Work request: Gather each line containing the string "iNAP" from these entries.

Supplied material:

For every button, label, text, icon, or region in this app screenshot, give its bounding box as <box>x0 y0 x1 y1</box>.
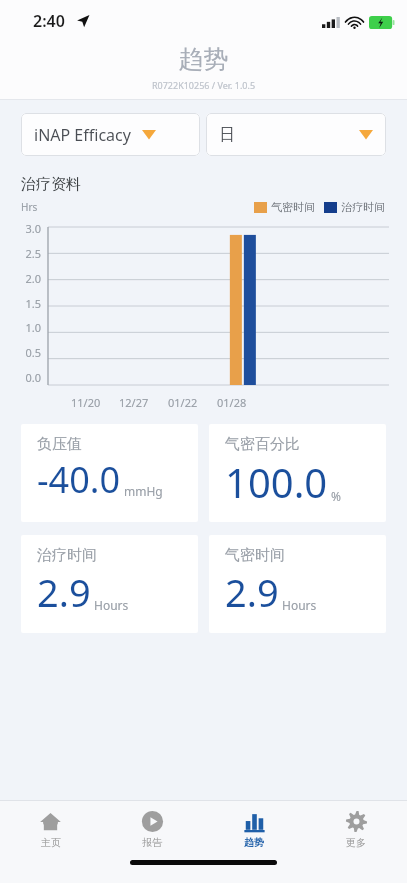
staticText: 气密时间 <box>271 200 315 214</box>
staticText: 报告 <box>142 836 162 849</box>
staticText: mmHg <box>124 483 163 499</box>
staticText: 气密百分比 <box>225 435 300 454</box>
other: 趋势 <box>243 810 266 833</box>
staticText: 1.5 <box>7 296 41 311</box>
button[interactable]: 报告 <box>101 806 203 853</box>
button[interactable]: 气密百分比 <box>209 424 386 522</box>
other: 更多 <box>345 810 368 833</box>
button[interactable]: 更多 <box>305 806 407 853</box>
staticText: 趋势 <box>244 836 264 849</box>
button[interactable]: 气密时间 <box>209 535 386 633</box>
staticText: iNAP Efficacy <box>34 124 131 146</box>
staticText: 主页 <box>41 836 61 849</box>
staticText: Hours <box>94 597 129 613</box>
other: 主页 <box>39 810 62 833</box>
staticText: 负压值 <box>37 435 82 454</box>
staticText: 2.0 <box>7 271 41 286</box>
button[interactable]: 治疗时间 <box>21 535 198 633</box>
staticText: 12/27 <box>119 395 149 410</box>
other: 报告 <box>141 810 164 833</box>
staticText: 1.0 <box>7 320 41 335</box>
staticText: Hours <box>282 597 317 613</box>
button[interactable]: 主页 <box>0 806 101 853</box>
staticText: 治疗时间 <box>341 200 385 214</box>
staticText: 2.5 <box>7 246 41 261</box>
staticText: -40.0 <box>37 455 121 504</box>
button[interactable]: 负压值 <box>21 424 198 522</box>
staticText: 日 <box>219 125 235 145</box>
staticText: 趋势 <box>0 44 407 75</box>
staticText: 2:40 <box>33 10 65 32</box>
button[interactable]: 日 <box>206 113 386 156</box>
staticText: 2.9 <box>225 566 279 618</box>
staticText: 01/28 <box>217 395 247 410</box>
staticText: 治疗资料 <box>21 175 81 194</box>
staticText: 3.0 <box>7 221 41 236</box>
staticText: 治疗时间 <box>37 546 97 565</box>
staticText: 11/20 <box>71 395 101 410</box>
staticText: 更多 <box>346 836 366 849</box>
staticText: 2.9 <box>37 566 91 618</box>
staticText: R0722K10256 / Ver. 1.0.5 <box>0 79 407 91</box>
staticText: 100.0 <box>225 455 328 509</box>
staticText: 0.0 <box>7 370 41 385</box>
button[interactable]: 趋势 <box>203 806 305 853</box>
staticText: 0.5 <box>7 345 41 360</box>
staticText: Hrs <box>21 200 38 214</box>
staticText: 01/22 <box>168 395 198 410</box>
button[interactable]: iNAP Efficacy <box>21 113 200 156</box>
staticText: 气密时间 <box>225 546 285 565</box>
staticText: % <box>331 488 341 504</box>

Solution below:
staticText: iNAP Efficacy <box>34 124 131 146</box>
button[interactable]: iNAP Efficacy <box>21 113 200 156</box>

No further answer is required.